What needs to be done — Images should be omitted while the rest of the data is duplicated exactly.

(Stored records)

↓↓↓

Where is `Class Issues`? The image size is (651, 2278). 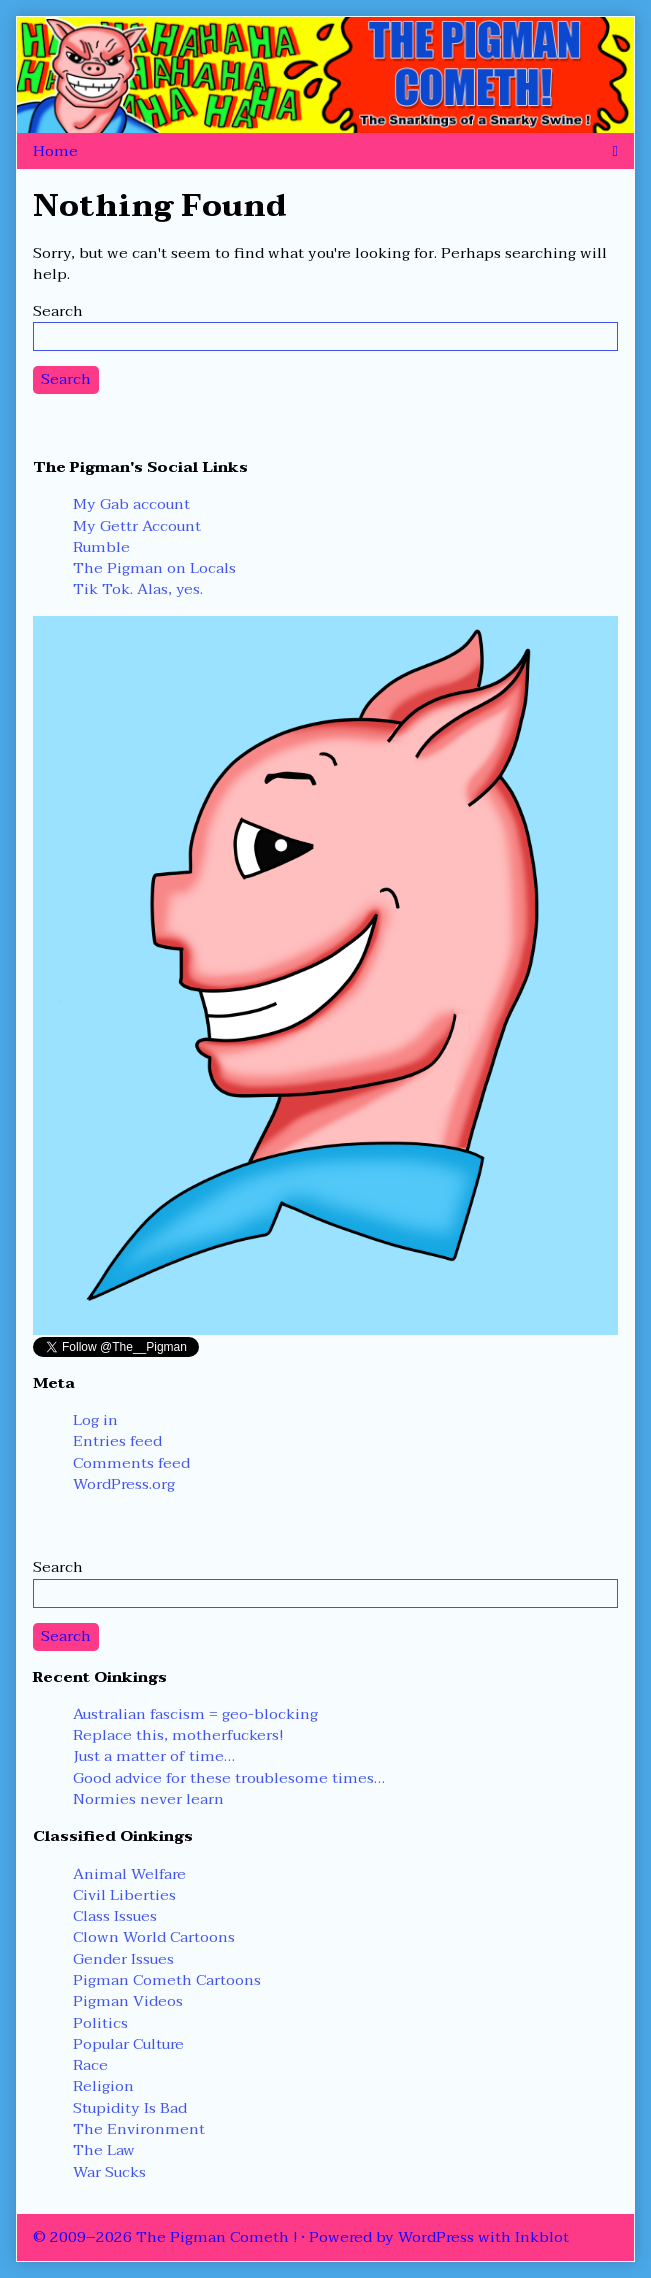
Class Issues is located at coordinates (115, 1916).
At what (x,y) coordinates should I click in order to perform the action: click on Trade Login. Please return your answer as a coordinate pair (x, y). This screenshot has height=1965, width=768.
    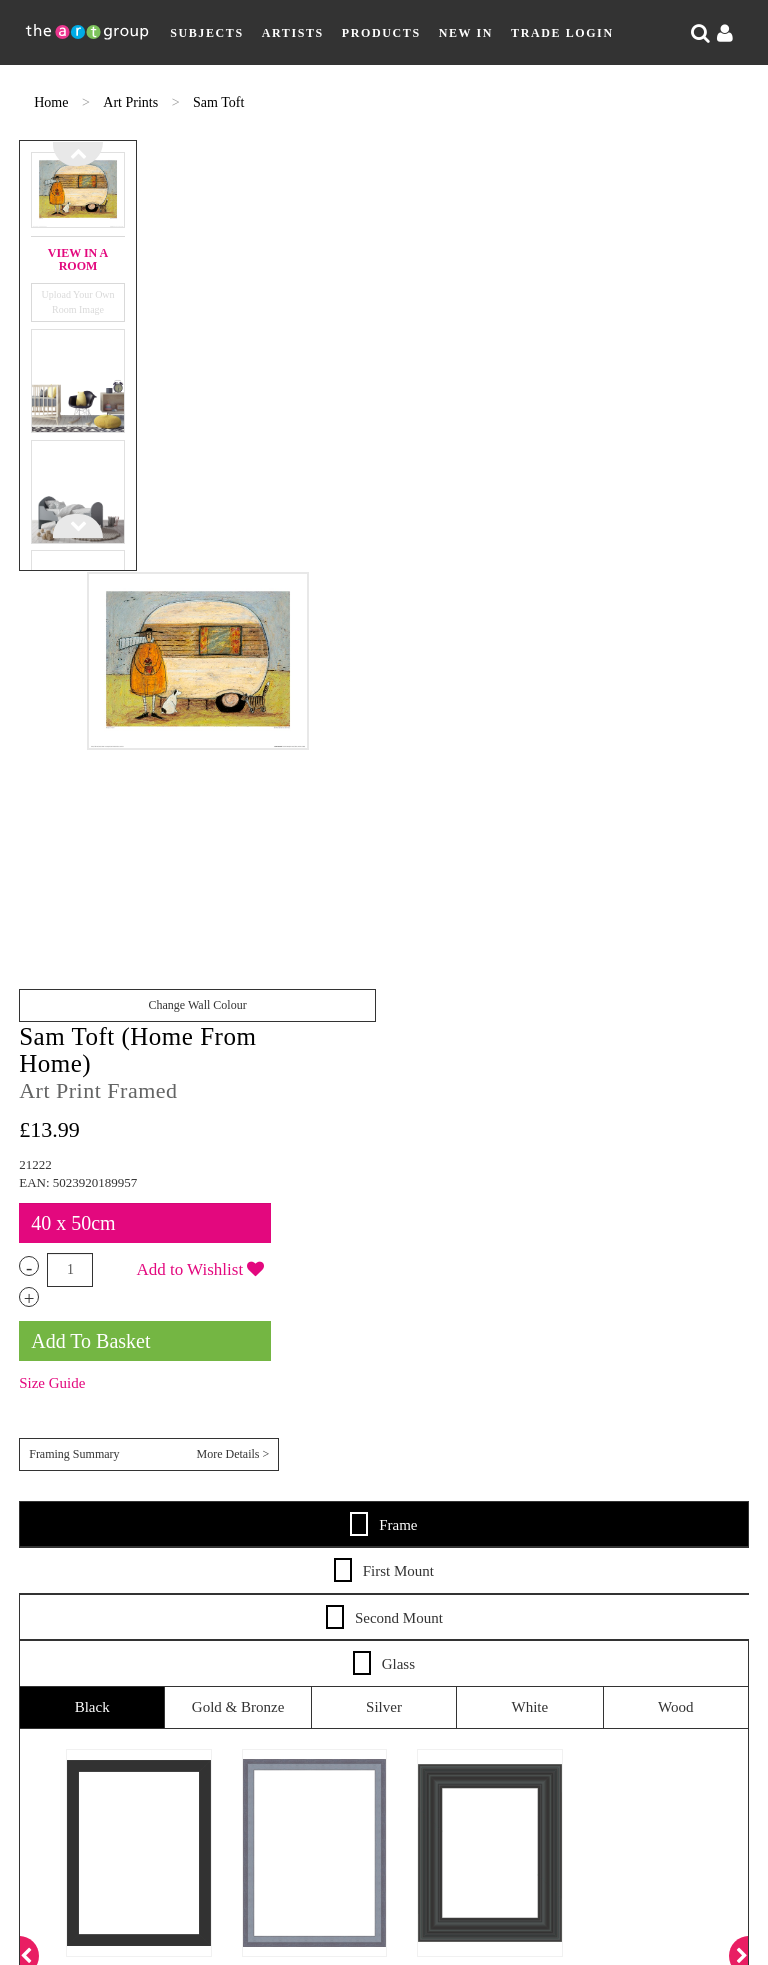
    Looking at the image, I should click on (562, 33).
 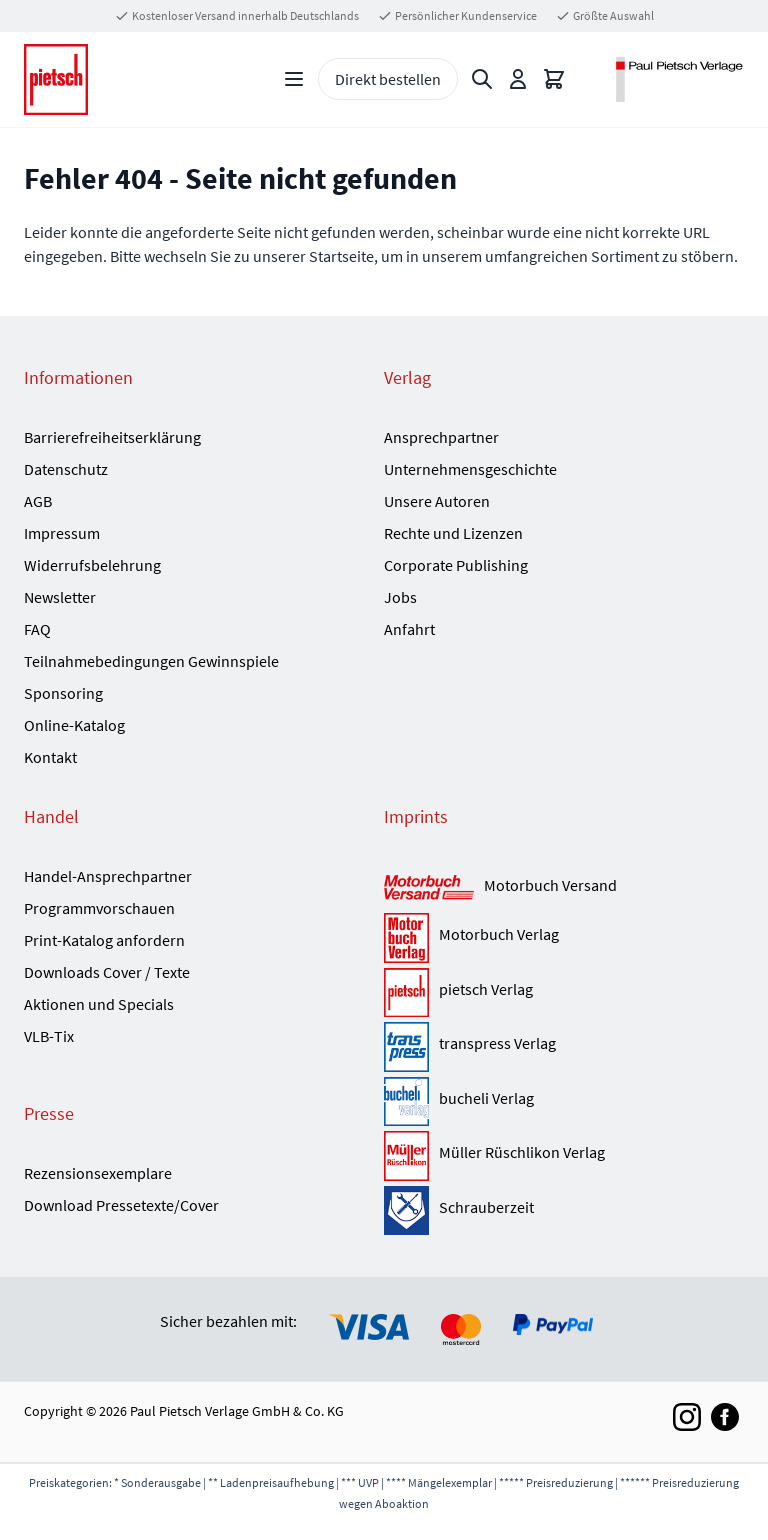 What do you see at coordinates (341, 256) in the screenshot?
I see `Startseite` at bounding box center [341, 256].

↑↑↑

Exercise solution —
Where is `Class Issues`? The image size is (651, 2278). 
Class Issues is located at coordinates (115, 1916).
At what (x,y) coordinates should I click in order to perform the action: click on Trade Login. Please return your answer as a coordinate pair (x, y). This screenshot has height=1965, width=768.
    Looking at the image, I should click on (562, 33).
  What do you see at coordinates (341, 256) in the screenshot?
I see `Startseite` at bounding box center [341, 256].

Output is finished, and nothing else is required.